$1 Billion Tax on Business Services

$1 Billion Tax on Business Services

Struggling Businesses Would Be Hit Hardest

BATON ROUGE — To help offset the repeal of state personal and corporate income taxes, Gov. Bobby Jindal is proposing an all-new

$1 billion tax on professional services, business services, and personal services at the rate of 5.88 percent of gross sales.

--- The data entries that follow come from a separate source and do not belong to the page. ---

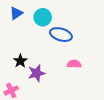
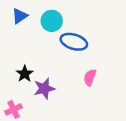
pink semicircle: (74, 64) -> (90, 77), turned -72

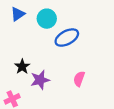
blue ellipse: (74, 42) -> (67, 38), turned -45
pink semicircle: (90, 77) -> (79, 79), moved

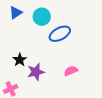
pink semicircle: (79, 79) -> (71, 71), turned 48

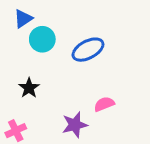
cyan circle: (42, 17) -> (42, 39), moved
purple star: (36, 72) -> (75, 125), moved

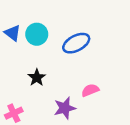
blue triangle: (23, 19) -> (13, 33), moved, turned -48
black star: (29, 88) -> (37, 78), moved

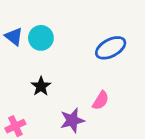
blue ellipse: (76, 43) -> (111, 48), moved
pink semicircle: (90, 90) -> (101, 100), turned 144

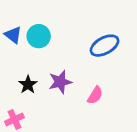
black star: (41, 86) -> (28, 85), moved
purple star: (72, 120) -> (60, 82), moved

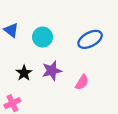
cyan circle: (39, 36) -> (43, 37), moved

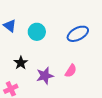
purple star: (52, 71) -> (45, 76), moved

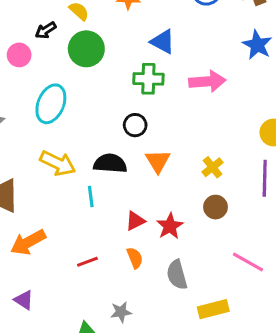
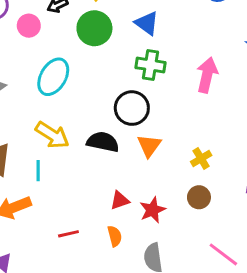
blue triangle: (163, 42) -> (147, 23), moved
pink arrow: (207, 81) -> (207, 75), turned -80
black circle: (135, 125) -> (132, 108), size x1.5
cyan line: (91, 197) -> (38, 171), moved

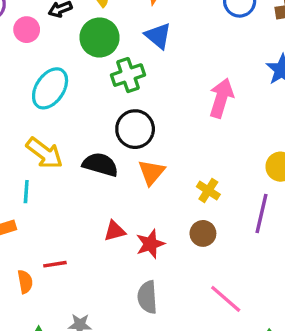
green cross: (150, 65) -> (128, 75), moved, turned -32
yellow cross: (201, 159) -> (208, 190), turned -30
orange semicircle: (115, 236) -> (25, 282), moved

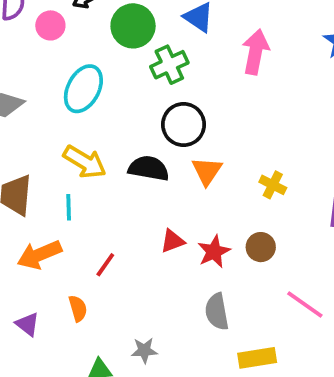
pink arrow: (221, 98) -> (255, 52), moved
brown circle: (203, 233) -> (261, 247), moved
red line: (55, 264) -> (105, 265), moved, turned -40

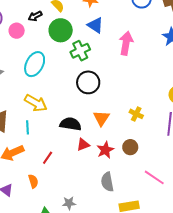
black semicircle: (149, 168) -> (71, 124), moved
orange triangle: (207, 171) -> (101, 118), moved

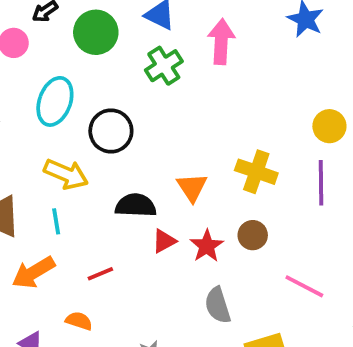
green cross: (80, 51) -> (164, 66), moved
black circle: (88, 82) -> (111, 131), moved
yellow cross: (136, 114) -> (256, 172), size x1.5
red line: (48, 158) -> (100, 274), turned 40
orange semicircle: (33, 181) -> (79, 321), turned -48

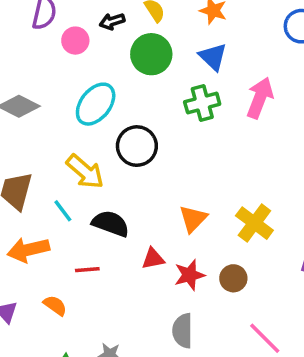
black semicircle: (136, 205) -> (111, 224), moved
cyan line: (56, 221) -> (63, 211), turned -45

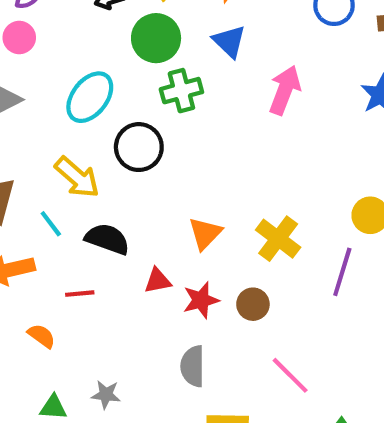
pink circle: (75, 41) -> (19, 38), moved
green cross: (202, 103) -> (181, 91), moved

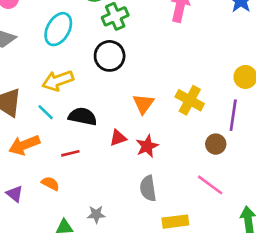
black circle: (139, 147) -> (110, 56), moved
yellow arrow: (77, 177) -> (58, 81), turned 128
brown circle: (253, 304) -> (216, 144), moved

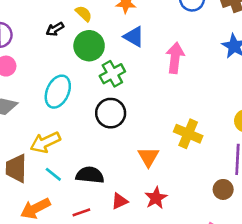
yellow arrow: (58, 81) -> (45, 142), moved
yellow cross: (190, 100) -> (188, 134), moved
red triangle: (118, 138) -> (120, 201), moved

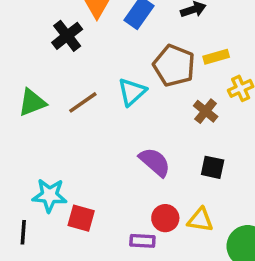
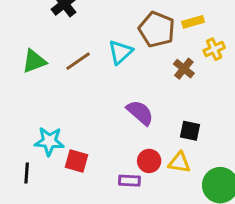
black square: (213, 167) -> (190, 131), moved

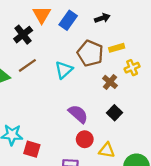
brown line: (78, 61) -> (27, 65), moved
black square: (190, 131) -> (114, 113), moved, turned 32
red circle: (149, 161) -> (85, 139), moved

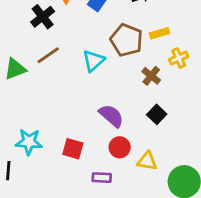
red square: (32, 149) -> (73, 149), moved

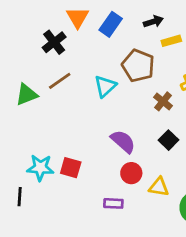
yellow rectangle: (159, 33) -> (171, 41), moved
red square: (73, 149) -> (71, 168), moved

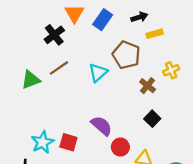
purple semicircle: (123, 141) -> (102, 126), moved
cyan star: (40, 168) -> (42, 142), turned -30

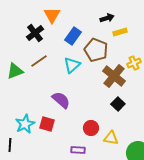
blue rectangle: (103, 20) -> (73, 36), moved
brown cross: (148, 86) -> (114, 76), size x1.6
purple semicircle: (102, 126) -> (61, 100), moved

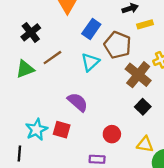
black cross: (35, 33) -> (31, 32), moved
yellow triangle: (111, 138) -> (145, 144), moved

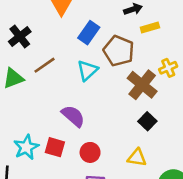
red circle: (112, 134) -> (90, 152), moved
yellow triangle: (145, 144) -> (137, 158), moved

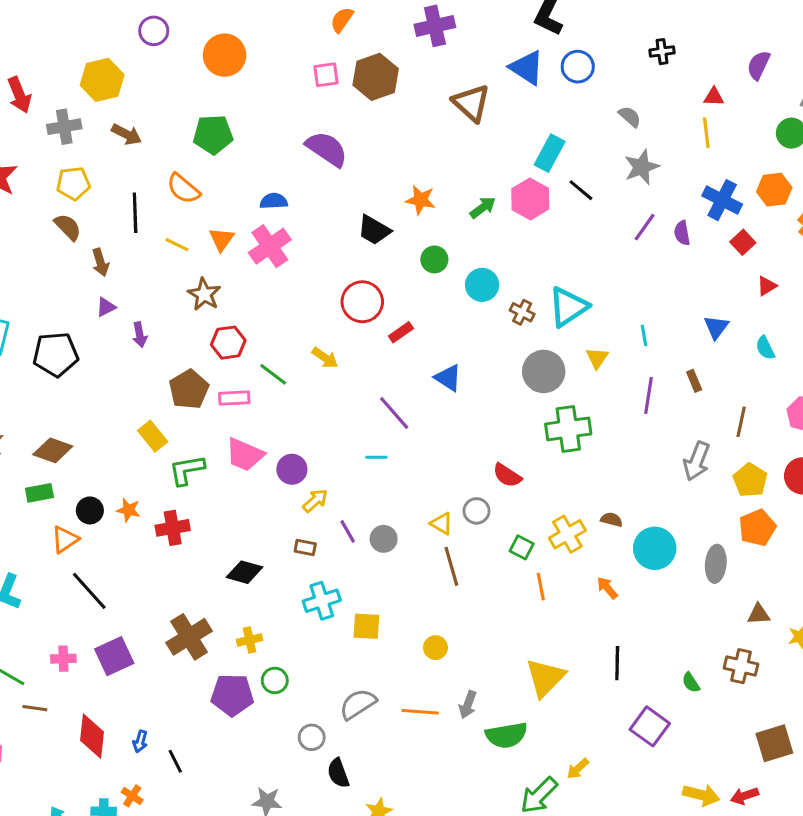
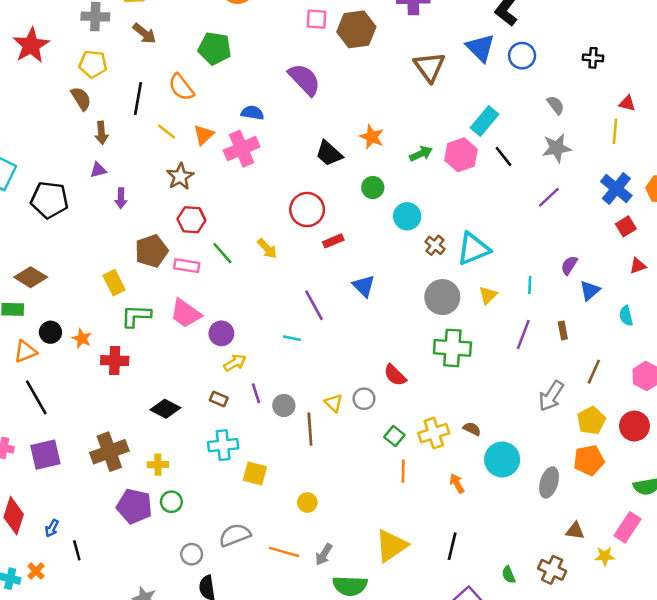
purple semicircle: (682, 233) -> (569, 265), moved, turned 30
brown line: (451, 566) -> (310, 429), moved

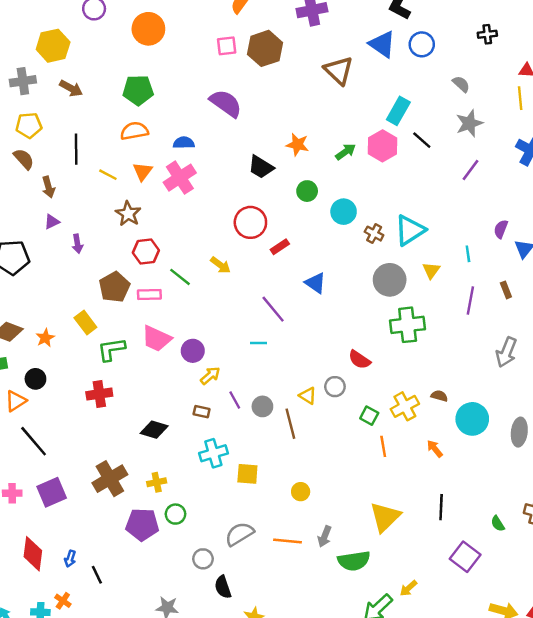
orange semicircle: (181, 87) -> (134, 131), moved, turned 128
orange star: (82, 338) -> (45, 338), moved, turned 30

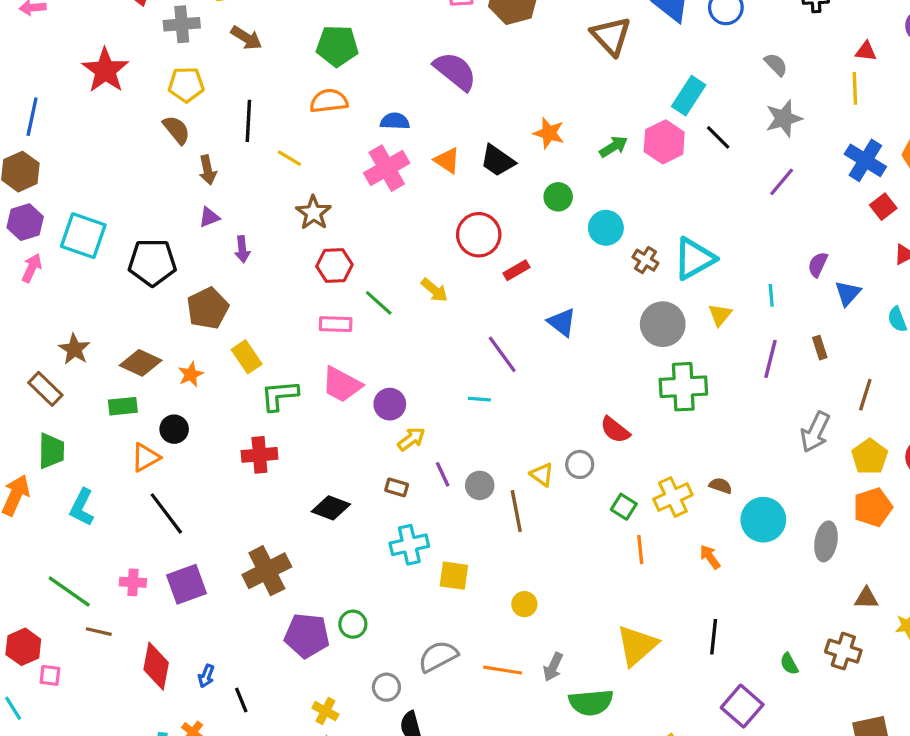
orange triangle: (143, 171) -> (447, 160), moved, turned -36
brown pentagon: (114, 287) -> (208, 308), moved
yellow cross: (157, 482) -> (325, 711), moved, turned 36

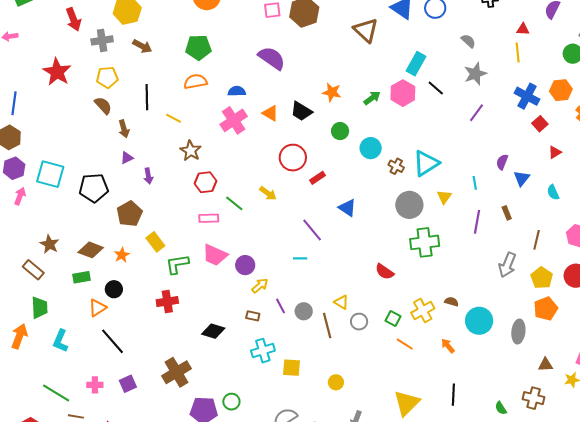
gray circle: (580, 464) -> (359, 322), moved
orange line: (640, 550) -> (405, 344), turned -48
purple square: (187, 584) -> (128, 384), size x0.7

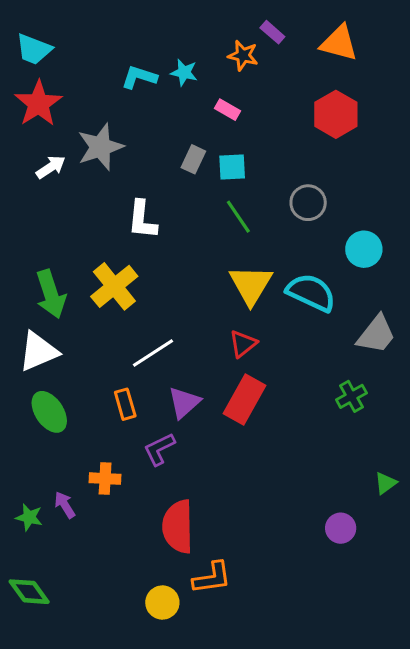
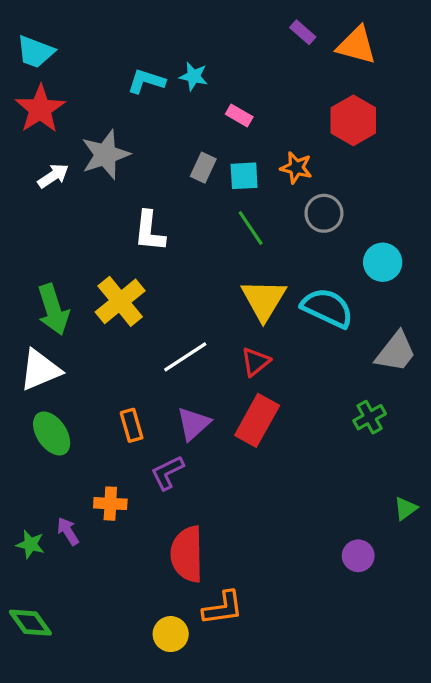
purple rectangle: (272, 32) -> (303, 32), moved
orange star: (243, 55) -> (296, 168), moved
white line: (153, 353) -> (185, 357), moved

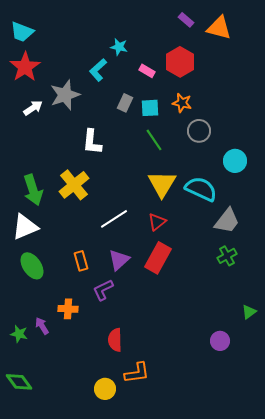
cyan L-shape: (146, 81) -> (98, 70), moved, turned -60
red hexagon: (353, 120) -> (180, 62), moved
gray trapezoid: (396, 352) -> (227, 221), moved
red semicircle: (187, 554) -> (115, 340), size x0.7

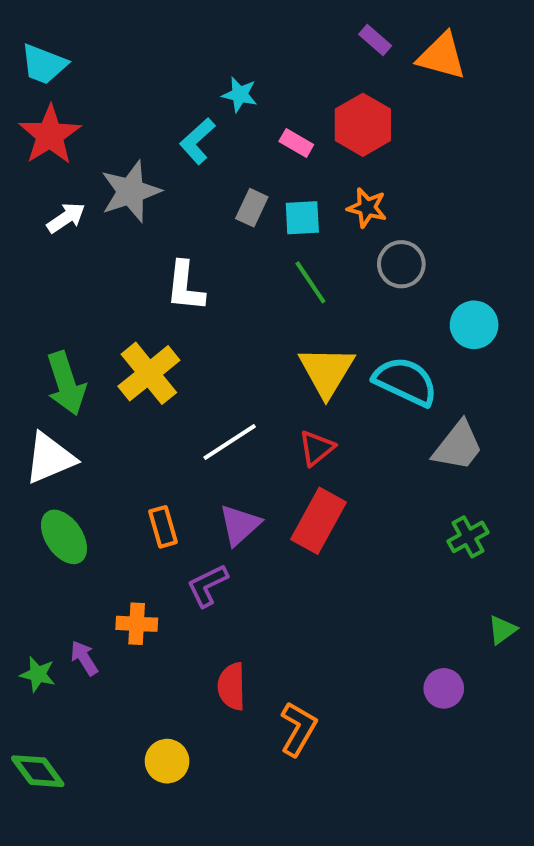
green cross: (227, 256) -> (468, 537), moved
orange L-shape: (137, 373) -> (298, 729), moved, turned -52
yellow circle: (105, 389) -> (167, 761), moved

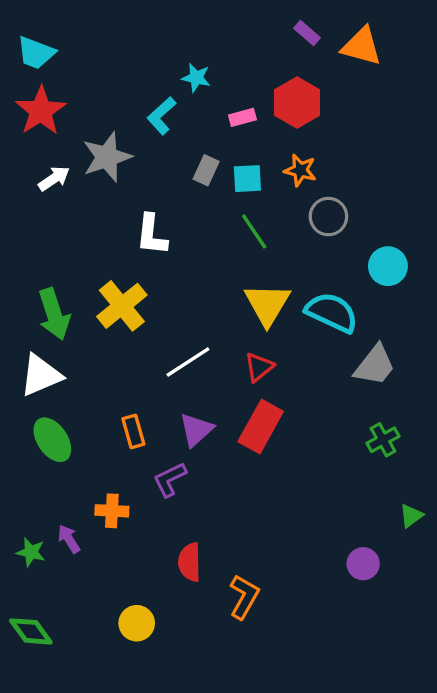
pink rectangle: (296, 143) -> (242, 117), turned -45

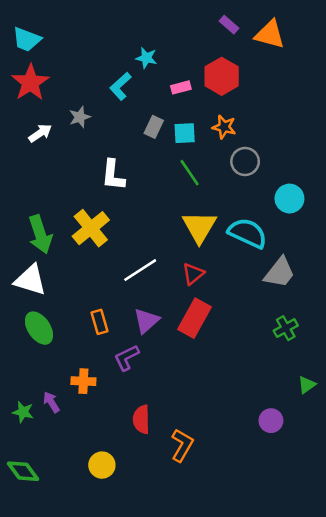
gray star: (107, 157) -> (80, 117), size x0.6
white triangle: (41, 375) -> (30, 280), turned 40

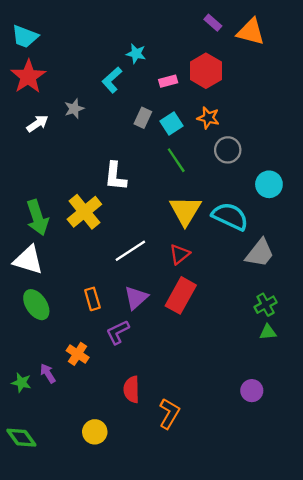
cyan square: (185, 133) -> (172, 124), turned -30
white L-shape: (113, 175) -> (115, 176), moved
orange cross: (83, 381) -> (78, 354), turned 30
green triangle: (307, 385) -> (268, 332), moved, turned 30

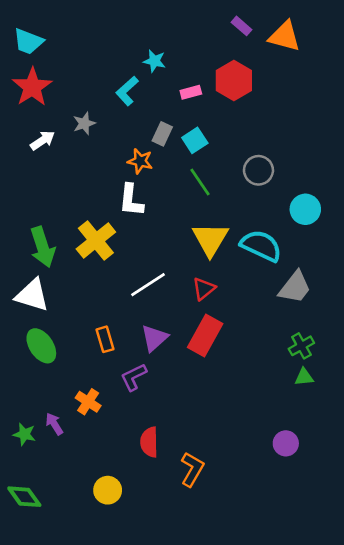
orange star: (208, 118) -> (140, 161), moved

Now some small business owners are wondering how that would help them.
On Monday, Department of Revenue Secretary Tim Barfield said, “It’s very clear that business will be taking more of this burden.”
One Baton Rouge businessman agreed Tuesday, saying he would be paying more — much more — under the Jindal plan. “With the state corporate income tax, I pay 4 to 6 percent of my net profit to the state in corporate income taxes.  But under this proposal, I would pay 5.88 percent of my gross revenues to the state.  Do you realize the difference?  My gross revenue is $1 million a year, but my net profit is only $75,000.  Under this, I’d pay $58,800 in new business services taxes on my revenue, but that’s not the end of it.  As I read the proposal, I’d also pay 5.88 percent on all the business services that I purchase.  Out of our expenses, I’d estimate that about $250,000 would be subject to the business service tax.  So we would pay 5.88 percent times that amount, or around $15,000.  Altogether, my tax bill would go up $73,800.”
“So here you are.  I’m making $75,000, and I’d be paying $73,800 in new taxes.  I’d be better off moving to France!” he said.
Because of the bad economy, many if not most small businesses in the state are struggling, but the new tax on professional, business, and personal services would apply to all businesses, whether or not they were making money.  The tax would be applied against their gross revenues, just as the current sales tax is applied against purchases of tangible products.
Highly profitable businesses might save more in income taxes than they pay in the new service tax, but other businesses could come out far behind.
Opponents of the new plan say that business-to-business services should not be taxed because they cannot be readily passed along.  They say such taxes result in double, triple, and quadruple taxation.